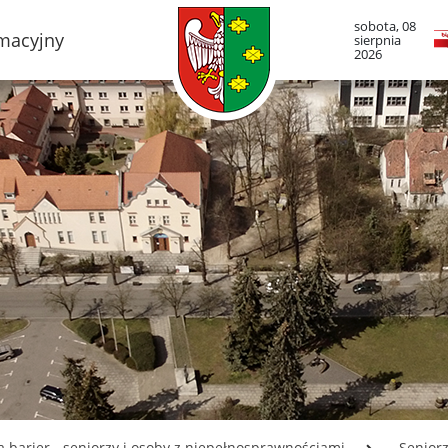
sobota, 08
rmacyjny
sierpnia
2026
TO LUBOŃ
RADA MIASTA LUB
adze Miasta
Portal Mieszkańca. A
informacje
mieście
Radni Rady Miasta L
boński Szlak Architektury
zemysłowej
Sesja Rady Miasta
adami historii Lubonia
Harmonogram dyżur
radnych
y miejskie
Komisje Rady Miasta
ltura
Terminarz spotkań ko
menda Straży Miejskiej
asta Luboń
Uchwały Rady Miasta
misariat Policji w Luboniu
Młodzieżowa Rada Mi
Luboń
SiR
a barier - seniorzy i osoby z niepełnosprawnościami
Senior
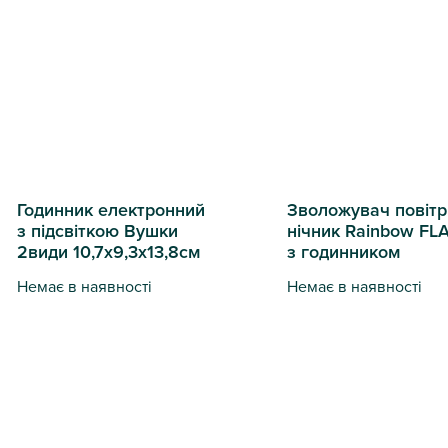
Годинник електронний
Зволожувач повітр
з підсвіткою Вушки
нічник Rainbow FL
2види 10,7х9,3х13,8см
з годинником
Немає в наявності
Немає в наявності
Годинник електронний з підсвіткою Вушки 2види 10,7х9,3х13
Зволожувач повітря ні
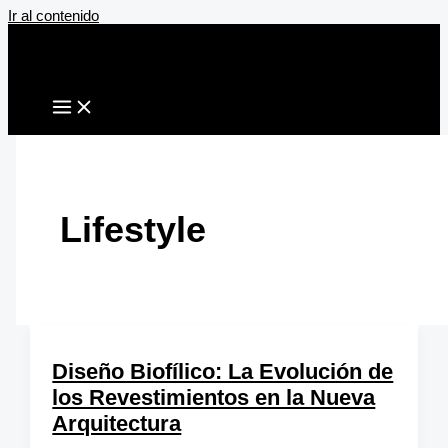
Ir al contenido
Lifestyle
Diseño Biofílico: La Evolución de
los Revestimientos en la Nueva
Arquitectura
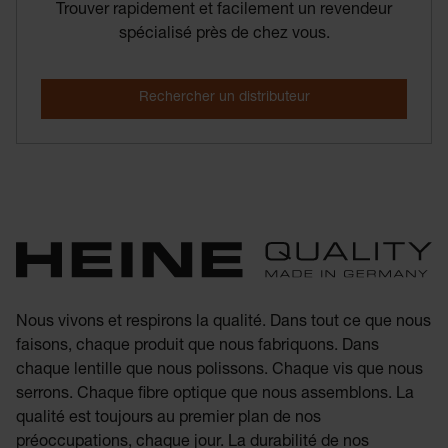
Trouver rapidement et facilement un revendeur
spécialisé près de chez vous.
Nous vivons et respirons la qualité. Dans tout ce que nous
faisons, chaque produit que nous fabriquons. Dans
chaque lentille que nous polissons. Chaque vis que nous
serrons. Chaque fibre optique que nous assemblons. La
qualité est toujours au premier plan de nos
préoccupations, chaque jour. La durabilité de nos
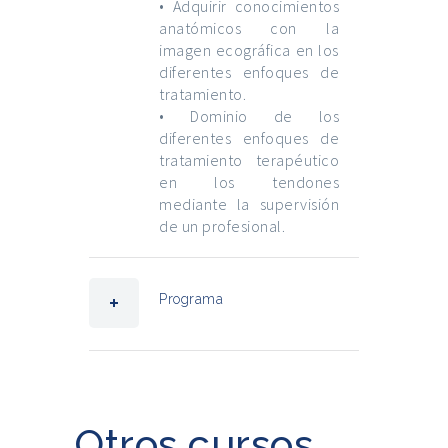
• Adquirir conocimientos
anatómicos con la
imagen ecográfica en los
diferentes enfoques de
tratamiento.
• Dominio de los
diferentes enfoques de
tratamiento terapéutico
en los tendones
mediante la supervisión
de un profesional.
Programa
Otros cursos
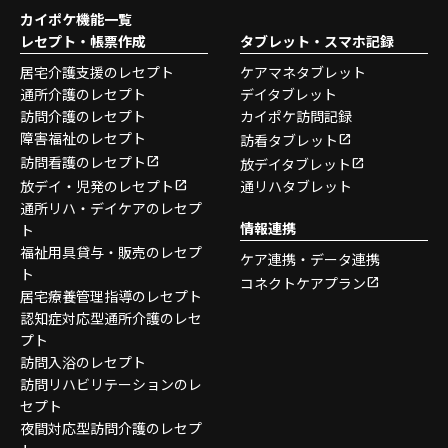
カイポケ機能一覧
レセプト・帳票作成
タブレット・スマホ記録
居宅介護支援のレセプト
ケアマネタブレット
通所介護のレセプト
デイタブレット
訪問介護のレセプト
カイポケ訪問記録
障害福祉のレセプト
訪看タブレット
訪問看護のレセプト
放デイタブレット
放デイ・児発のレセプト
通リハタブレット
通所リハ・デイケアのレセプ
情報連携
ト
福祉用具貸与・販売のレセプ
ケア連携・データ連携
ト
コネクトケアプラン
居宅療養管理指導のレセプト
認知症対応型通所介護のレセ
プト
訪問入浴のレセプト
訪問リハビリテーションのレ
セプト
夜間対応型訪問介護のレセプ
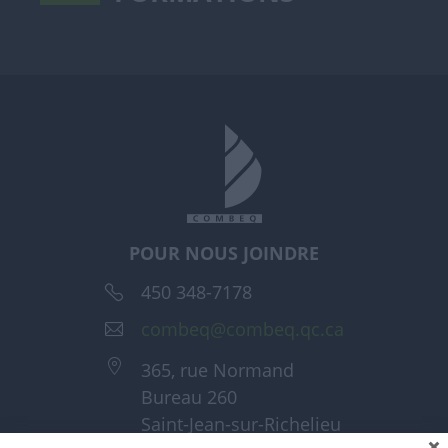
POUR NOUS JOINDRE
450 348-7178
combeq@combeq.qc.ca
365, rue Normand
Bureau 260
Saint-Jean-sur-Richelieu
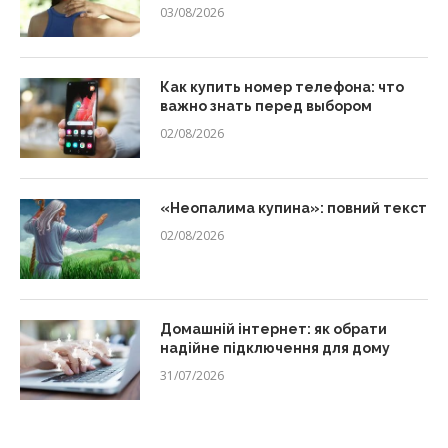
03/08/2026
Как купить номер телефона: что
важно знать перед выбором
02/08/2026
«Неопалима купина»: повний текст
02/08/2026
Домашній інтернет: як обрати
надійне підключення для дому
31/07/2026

• **WHAT IS BEING ASKED**:
Only the text of the listing above should be copied, exactly and with pictures left out.

• **EXERCISE OUTPUT**:
sobota, 08
rmacyjny
sierpnia
2026
TO LUBOŃ
RADA MIASTA LUB
adze Miasta
Portal Mieszkańca. A
informacje
mieście
Radni Rady Miasta L
boński Szlak Architektury
zemysłowej
Sesja Rady Miasta
adami historii Lubonia
Harmonogram dyżur
radnych
y miejskie
Komisje Rady Miasta
ltura
Terminarz spotkań ko
menda Straży Miejskiej
asta Luboń
Uchwały Rady Miasta
misariat Policji w Luboniu
Młodzieżowa Rada Mi
Luboń
SiR
a barier - seniorzy i osoby z niepełnosprawnościami
Senior
Годинник електронний
Зволожувач повітр
з підсвіткою Вушки
нічник Rainbow FL
2види 10,7х9,3х13,8см
з годинником
Немає в наявності
Немає в наявності
Годинник електронний з підсвіткою Вушки 2види 10,7х9,3х13
Зволожувач повітря ні
Ir al contenido
Lifestyle
Diseño Biofílico: La Evolución de
los Revestimientos en la Nueva
Arquitectura
Trouver rapidement et facilement un revendeur
spécialisé près de chez vous.
Nous vivons et respirons la qualité. Dans tout ce que nous
faisons, chaque produit que nous fabriquons. Dans
chaque lentille que nous polissons. Chaque vis que nous
serrons. Chaque fibre optique que nous assemblons. La
qualité est toujours au premier plan de nos
préoccupations, chaque jour. La durabilité de nos
• Adquirir conocimientos
anatómicos con la
imagen ecográfica en los
diferentes enfoques de
tratamiento.
• Dominio de los
diferentes enfoques de
tratamiento terapéutico
en los tendones
mediante la supervisión
de un profesional.
Programa
Otros cursos
カイポケ機能一覧
レセプト・帳票作成
タブレット・スマホ記録
居宅介護支援のレセプト
ケアマネタブレット
通所介護のレセプト
デイタブレット
訪問介護のレセプト
カイポケ訪問記録
障害福祉のレセプト
訪看タブレット
訪問看護のレセプト
放デイタブレット
放デイ・児発のレセプト
通リハタブレット
通所リハ・デイケアのレセプ
情報連携
ト
福祉用具貸与・販売のレセプ
ケア連携・データ連携
ト
コネクトケアプラン
居宅療養管理指導のレセプト
認知症対応型通所介護のレセ
プト
訪問入浴のレセプト
訪問リハビリテーションのレ
セプト
夜間対応型訪問介護のレセプ
POUR NOUS JOINDRE
450 348-7178
combeq@combeq.qc.ca
365, rue Normand
Bureau 260
Saint-Jean-sur-Richelieu
03/08/2026
Как купить номер телефона: что
важно знать перед выбором
02/08/2026
«Неопалима купина»: повний текст
02/08/2026
Домашній інтернет: як обрати
надійне підключення для дому
31/07/2026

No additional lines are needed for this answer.